Екатерина Ивановна посмотрела на него недоверчиво:

— Нет! Вы чего-то не договариваете!

— Да нет же, право! Вы говорите — бороться с мужскою подлостью… Что можно возразить на это? И нам ли, мужчинам, возражать!

Он проговорил это грустно и серьезно, вздохнул, провел рукою по густым, темным с проседью волосам, потом, вынув портсигар, закурил папироску. Екатерина Ивановна молчала, пытливо поглядывая на него, как бы желая проникнуть в те тайные его настроения, которые направляют мысли и которыми он, при всей их несомненной дружбе, готовой перейти во что-то другое, так редко делился с нею.

— Все-таки в вас есть какое-то «но», — проговорила она с тихим, сдержанным упреком, — и я не знаю, право, почему вы не хотите быть откровенным со мною…

— Да нет! Видите ли… Вы говорите о правах, о защите интересов несчастных, покинутых… Кажется, я сам столько раз разрабатывал подобные вопросы в печати! Но если вы хотите знать правду… — Соловцов запнулся. — Если хотите знать правду, мои мысли на этот счет как-то двоятся в последнее время, работают в двух разных направлениях…

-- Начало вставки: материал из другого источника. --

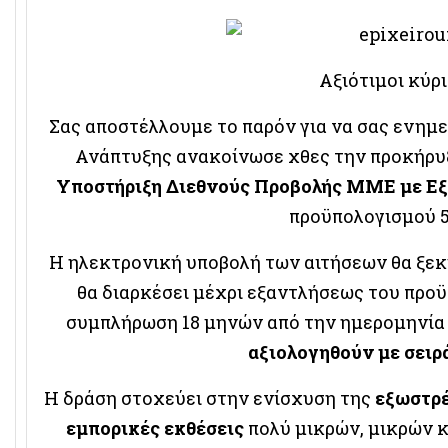
Αξιότιμοι κύρι
Σας αποστέλλουμε το παρόν για να σας ενημ
Ανάπτυξης ανακοίνωσε χθες την προκήρυξ
Υποστήριξη Διεθνούς Προβολής ΜΜΕ με Ε
προϋπολογισμού 5
Η ηλεκτρονική υποβολή των αιτήσεων θα ξεκ
θα διαρκέσει μέχρι εξαντλήσεως του προϋ
συμπλήρωση 18 μηνών από την ημερομηνία
αξιολογηθούν με σειρ
Η δράση στοχεύει στην ενίσχυση της
εξωστρέ
εμπορικές εκθέσεις
πολύ μικρών, μικρών 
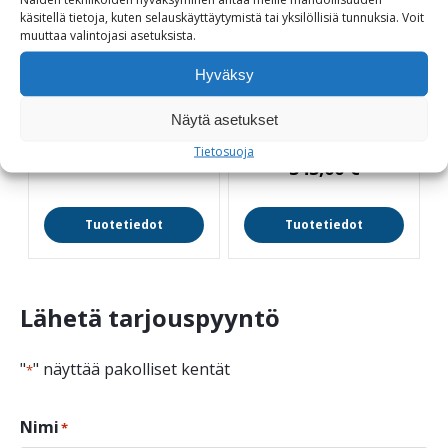
käsitellä tietoja, kuten selauskäyttäytymistä tai yksilöllisiä tunnuksia.
Voit
muuttaa
valintojasi
asetuksista
.
Pyöräparkki EID 50-1
RST-kaaripyöräteline
449_12P pinta-
Hyväksy
1-paikkainen
asennus
Leveys 1000 mm
Näytä asetukset
395,00
€
Tietosuoja
345,00
€
Tuotetiedot
Tuotetiedot
Lähetä tarjouspyyntö
"
" näyttää pakolliset kentät
*
Nimi
*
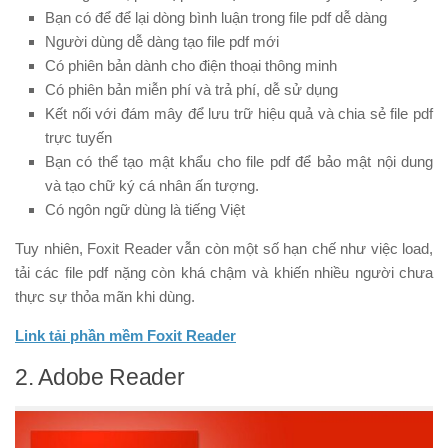
Bạn có để để lại dòng bình luận trong file pdf dễ dàng
Người dùng dễ dàng tạo file pdf mới
Có phiên bản dành cho điện thoại thông minh
Có phiên bản miễn phí và trả phí, dễ sử dụng
Kết nối với đám mây để lưu trữ hiệu quả và chia sẻ file pdf
trực tuyến
Bạn có thể tạo mật khẩu cho file pdf để bảo mật nội dung
và tạo chữ ký cá nhân ấn tượng.
Có ngôn ngữ dùng là tiếng Việt
Tuy nhiên, Foxit Reader vẫn còn một số hạn chế như việc load,
tải các file pdf nặng còn khá chậm và khiến nhiều người chưa
thực sự thỏa mãn khi dùng.
Link tải phần mềm Foxit Reader
2. Adobe Reader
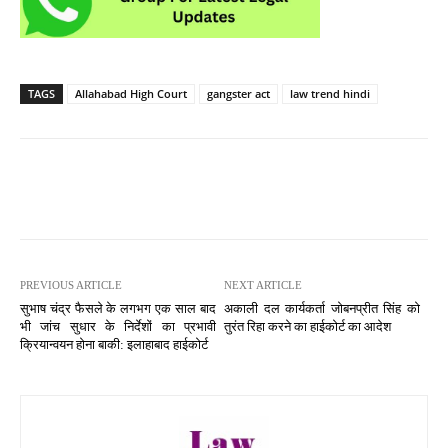
TAGS
Allahabad High Court
gangster act
law trend hindi
PREVIOUS ARTICLE
NEXT ARTICLE
सुभाष चंद्र फैसले के लगभग एक साल बाद
अकाली दल कार्यकर्ता जोबनप्रीत सिंह को
भी जांच सुधार के निर्देशों का प्रभावी
तुरंत रिहा करने का हाईकोर्ट का आदेश
क्रियान्वयन होना बाकी: इलाहाबाद हाईकोर्ट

Екатерина Ивановна смотрела на него блестящим упорным взглядом.

— Вы говорите о необходимости борьбы на почве законодательства, о призыве к борьбе. Но ведь в борьбе важна победа, а победить можно иногда и без борьбы… И это лучшая из побед!..

— В каком смысле — без борьбы? — перебила Екатерина Ивановна. — И каким способом? Особенно в данном вопросе? Ведь я говорю о женщинах, которые уже покинуты, то есть стали непривлекательны, ненужны.

— Да, именно в данном вопросе! — продолжал Соловцов тем же тихим, вдумчивым тоном. — Я думал об этом как раз теперь, за время моей поездки в Ч***. Некоторые впечатления навели меня на эти мысли… там, в Ч***.

— Впечатления? — тихо повторила Екатерина Ивановна и, подавив легкий вздох, робко прибавила после некоторого молчания: — Вы не расскажете?

— Пожалуй, расскажу… Да. Кажется, я должен рассказать вам об этом… Лучше будет.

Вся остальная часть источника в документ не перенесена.